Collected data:
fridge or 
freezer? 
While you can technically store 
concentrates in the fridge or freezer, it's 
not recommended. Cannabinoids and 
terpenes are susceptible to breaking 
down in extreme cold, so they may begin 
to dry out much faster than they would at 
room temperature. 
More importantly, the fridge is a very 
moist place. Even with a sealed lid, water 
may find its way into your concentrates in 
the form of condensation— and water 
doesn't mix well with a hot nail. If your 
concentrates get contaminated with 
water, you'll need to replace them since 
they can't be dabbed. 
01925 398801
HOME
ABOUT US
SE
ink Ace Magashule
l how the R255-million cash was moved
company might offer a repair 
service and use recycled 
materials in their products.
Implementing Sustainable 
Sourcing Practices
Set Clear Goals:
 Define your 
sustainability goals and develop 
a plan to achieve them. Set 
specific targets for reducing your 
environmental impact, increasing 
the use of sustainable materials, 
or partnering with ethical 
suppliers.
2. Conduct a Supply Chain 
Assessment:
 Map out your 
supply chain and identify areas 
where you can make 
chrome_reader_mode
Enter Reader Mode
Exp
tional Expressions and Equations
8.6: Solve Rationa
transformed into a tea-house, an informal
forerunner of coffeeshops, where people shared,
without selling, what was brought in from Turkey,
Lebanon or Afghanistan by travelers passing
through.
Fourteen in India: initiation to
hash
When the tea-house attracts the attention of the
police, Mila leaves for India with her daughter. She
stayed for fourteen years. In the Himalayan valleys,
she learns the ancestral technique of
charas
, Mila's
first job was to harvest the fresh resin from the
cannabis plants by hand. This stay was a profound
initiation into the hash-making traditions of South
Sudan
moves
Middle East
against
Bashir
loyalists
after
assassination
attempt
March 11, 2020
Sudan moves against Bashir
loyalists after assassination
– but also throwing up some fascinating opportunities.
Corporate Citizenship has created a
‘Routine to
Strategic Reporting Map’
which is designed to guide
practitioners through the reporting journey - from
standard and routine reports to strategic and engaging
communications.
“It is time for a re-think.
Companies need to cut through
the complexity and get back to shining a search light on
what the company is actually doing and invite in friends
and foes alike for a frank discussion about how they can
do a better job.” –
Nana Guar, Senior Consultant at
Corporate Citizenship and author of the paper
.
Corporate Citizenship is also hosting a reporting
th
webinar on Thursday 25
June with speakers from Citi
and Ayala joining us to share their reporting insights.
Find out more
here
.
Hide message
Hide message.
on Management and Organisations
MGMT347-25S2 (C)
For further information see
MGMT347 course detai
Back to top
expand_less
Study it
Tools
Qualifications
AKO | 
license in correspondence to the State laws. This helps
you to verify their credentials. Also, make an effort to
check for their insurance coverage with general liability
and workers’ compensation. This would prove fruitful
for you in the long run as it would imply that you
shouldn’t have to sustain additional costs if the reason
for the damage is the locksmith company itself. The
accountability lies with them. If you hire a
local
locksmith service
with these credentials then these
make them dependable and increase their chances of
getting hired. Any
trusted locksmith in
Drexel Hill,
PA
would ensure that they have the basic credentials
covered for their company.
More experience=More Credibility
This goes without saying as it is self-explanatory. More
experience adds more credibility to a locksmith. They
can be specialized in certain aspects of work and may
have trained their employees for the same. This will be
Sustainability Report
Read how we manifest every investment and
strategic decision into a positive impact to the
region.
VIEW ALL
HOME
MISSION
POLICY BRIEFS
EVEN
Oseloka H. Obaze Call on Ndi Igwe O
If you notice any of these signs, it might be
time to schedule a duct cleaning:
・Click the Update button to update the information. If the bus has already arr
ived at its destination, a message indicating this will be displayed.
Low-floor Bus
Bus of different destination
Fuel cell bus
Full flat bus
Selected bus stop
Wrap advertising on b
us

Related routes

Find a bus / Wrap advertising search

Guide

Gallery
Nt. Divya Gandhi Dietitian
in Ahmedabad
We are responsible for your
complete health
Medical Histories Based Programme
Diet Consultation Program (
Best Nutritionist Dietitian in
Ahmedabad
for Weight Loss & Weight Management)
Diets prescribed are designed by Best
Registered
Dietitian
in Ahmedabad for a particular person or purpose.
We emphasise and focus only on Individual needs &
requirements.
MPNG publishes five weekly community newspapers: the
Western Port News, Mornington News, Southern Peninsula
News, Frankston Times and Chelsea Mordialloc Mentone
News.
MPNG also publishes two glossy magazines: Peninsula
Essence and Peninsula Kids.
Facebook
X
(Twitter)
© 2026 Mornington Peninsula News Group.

◆ What you have to do
For each line in the records that contains the word "company", make a copy.

◆ Task result
company might offer a repair 
what the company is actually doing and invite in friends
for the damage is the locksmith company itself. The
covered for their company.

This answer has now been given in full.